FLUX-CIM: flexible unsupervised extraction of citation metadata

  • Authors:
  • Eli Cortez;Altigran S. da Silva;Marcos André Gonçalves;Filipe Mesquita;Edleno S. de Moura

  • Affiliations:
  • Universidade Federal do Amazonas, Manaus, Brazil;Universidade Federal do Amazonas, Manaus, Brazil;Universidade Federal de Minas Gerais, Belo Horizonte, Brazil;Universidade Federal do Amazonas, Manaus, Brazil;Universidade Federal do Amazonas, Manaus, Brazil

  • Venue:
  • Proceedings of the 7th ACM/IEEE-CS joint conference on Digital libraries
  • Year:
  • 2007

Quantified Score

Hi-index 0.00

Visualization

Abstract

In this paper we propose a knowledge-base approach to help extracting the correct components of citations in any given format. Differently from related approaches that rely on manually built knowledge-bases (KBs) for recognizing the components of a citation, in our case, such a KB is automatically constructed from an existing set of sample metadata records from a given area (e.g., computer science or health sciences).
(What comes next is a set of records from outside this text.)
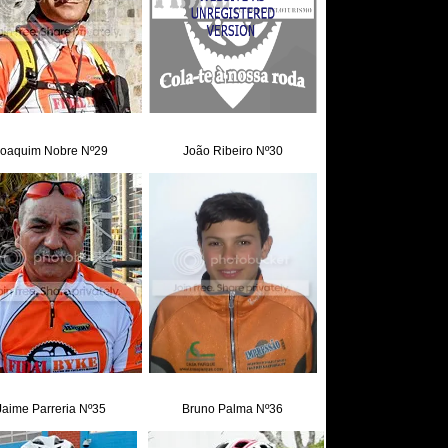
oaquim Nobre Nº29
João Ribeiro Nº30
Jaime Parreria Nº35
Bruno Palma Nº36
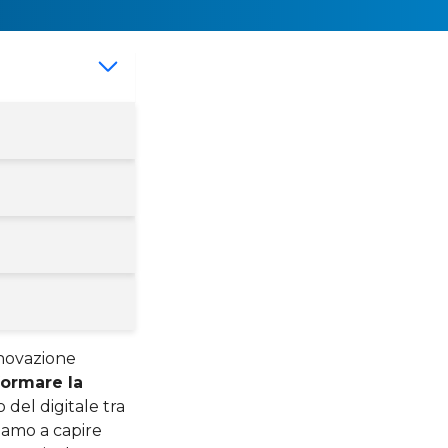
innovazione
formare la
 del digitale tra
viamo a capire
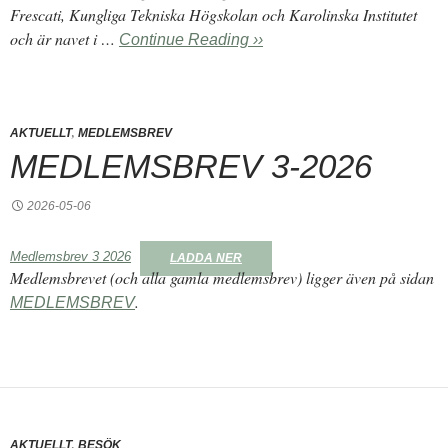
Frescati, Kungliga Tekniska Högskolan och Karolinska Institutet
och är navet i …
Continue Reading ››
,
AKTUELLT
MEDLEMSBREV
MEDLEMSBREV 3-2026
2026-05-06
Medlemsbrev 3 2026
LADDA NER
Medlemsbrevet (och alla gamla medlemsbrev) ligger även på sidan
.
MEDLEMSBREV
,
AKTUELLT
BESÖK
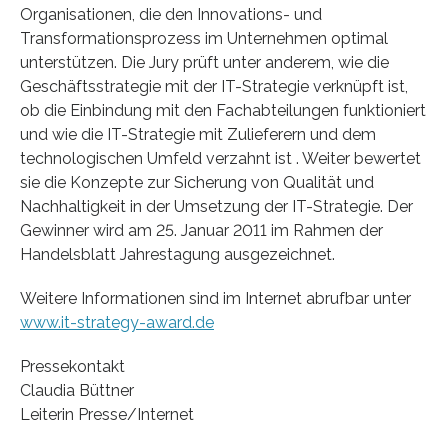
Organisationen, die den Innovations- und
Transformationsprozess im Unternehmen optimal
unterstützen. Die Jury prüft unter anderem, wie die
Geschäftsstrategie mit der IT-Strategie verknüpft ist,
ob die Einbindung mit den Fachabteilungen funktioniert
und wie die IT-Strategie mit Zulieferern und dem
technologischen Umfeld verzahnt ist . Weiter bewertet
sie die Konzepte zur Sicherung von Qualität und
Nachhaltigkeit in der Umsetzung der IT-Strategie. Der
Gewinner wird am 25. Januar 2011 im Rahmen der
Handelsblatt Jahrestagung ausgezeichnet.
Weitere Informationen sind im Internet abrufbar unter
www.it-strategy-award.de
Pressekontakt
Claudia Büttner
Leiterin Presse/Internet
Our approach does not rely on patterns encoding specific delimitators of a particular citation style. It is also unsupervised, in the sense that it does not rely on a learning method that requires a training phase. These features assign to our technique a high degree of automation and flexibility. To demonstrate the effectiveness and applicability of our proposed approach we have run experiments in which we applied it to extract information from citations in papers of two different domains. Results of these experiments indicate precision and recall levels above 94% and perfect extraction for the large majority of citations tested.